Tuesday, January 20, 2009

Day 4 - Farm Based Education II

Since today was "Obamaday" and the students were off school we were not able to teach the lesson we painstakingly prepared. In exchange we had the opportunity to watch the inaugural address live on streaming internet TV. We may be living in the rainforest in the Virgin Islands, but this is still technically America. Thank you for coming through for us hulu.com, CNN totally fell down on its duty.

I could get into my analysis of the speech, the messy and halting swearing-in ceremony, or other political babble, but that is not what I'm *here* to accomplish. Instead, I'd like to talk about our method of lesson planning that I didn't get into in the Day 3 write-up.

As a group we approached the task of planning a class to teach the following day with apprehension. Can I teach what I am only just learning? I am terrible with children and they can smell fear. As someone who attempted to teach kids before, I understand the process that I went through to haphazardly plan English Language classes with little or no training. I know how stressful it can be. Our instructor, Nate, began by tempering our irrational fears with the idea of the 50/50 rule, expect 50% of your planning to work and have back-ups and alternatives to cover the rest.

Nate began with the analysis of the natural cycle, and ancient way of relaying information as described by the directions, seasons, and the cycles of seeds and growth. When we started to understand each of the positions on the circle we could see the roles that each of us would fill in the lesson. We played a game that we decided to rework for the students and came back to plan our class.

It was amazing the transformation that the group underwent through this activity. We returned to the planning area and each had clear ideas and impressions about how best to relay the information to the kids. The run-through wasn't perfect, but armed with the proper tools I think we can handle a group of 8-12 year-olds.


  1. You'll be fine with the kids... scary lil buggers but nothing in comparison to stressed out late nights hating the blaring news in your face... I find it oddly appropriate that you used the same template as the one I used for my food blog. I'm still figuring out a good weekend to come visit. I am sick of winter!

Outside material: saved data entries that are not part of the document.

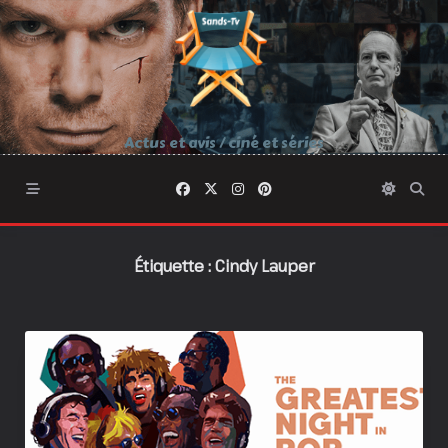
Skip
to
content
Actus et avis / ciné et séries
Étiquette :
Cindy Lauper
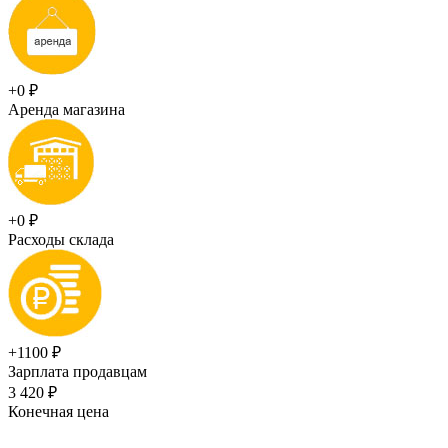
+0 ₽
Аренда магазина
+0 ₽
Расходы склада
+1100 ₽
Зарплата продавцам
3 420 ₽
Конечная цена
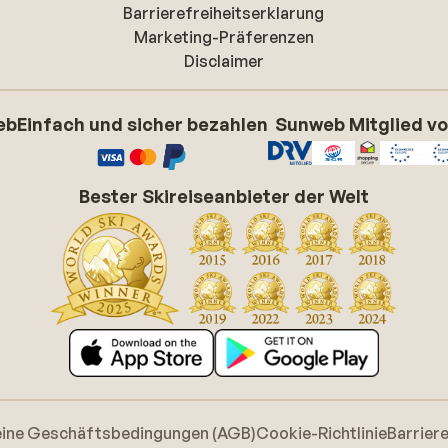
Barrierefreiheitserklarung
Marketing-Präferenzen
Disclaimer
eb
Einfach und sicher bezahlen
Sunweb Mitglied v
Bester Skireiseanbieter der Welt
eine Geschäftsbedingungen (AGB)
Cookie-Richtlinie
Barrier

  2. a) the plate of food looks delicious and i like the before and after.
    b) are these kids from a local school you're supposed to teach?
    c) all i can think of is what you're doing, how you're approaching the subject is SO different from what you had been doing in DC; what I am doing in DC right now. it's cool just get to step the f. back and work with a different paradigm....

  3. so jealous about that plate. NOM!

  4. To respond to Anka, the students from local schools come up for a program we call Natural Mentors. It's an opportunity for kids to interact with and get an appreciation for nature. Also, the goal is to empower them with skills and self-confidence that they can then take into their community.

    Fenster, OMG the food here is amazing. Every day we have a gigantic bowl of fresh salad greens picked about 30 minutes before we sit down to eat. In season we have growing now: awesome tomatoes, okra, eggplant, pumpkins, soursop (fruit), Carambola (starfruit), sour oranges, and various other veggies and fresh herbs. Chef Keith takes care of us for the innovative and phenomenal local slow-foods meals every day. I'll write more about it when we get to our section on slow foods.

    Yesterday for dinner we had local grass-fed beef that had been stewed from before breakfast. Mm.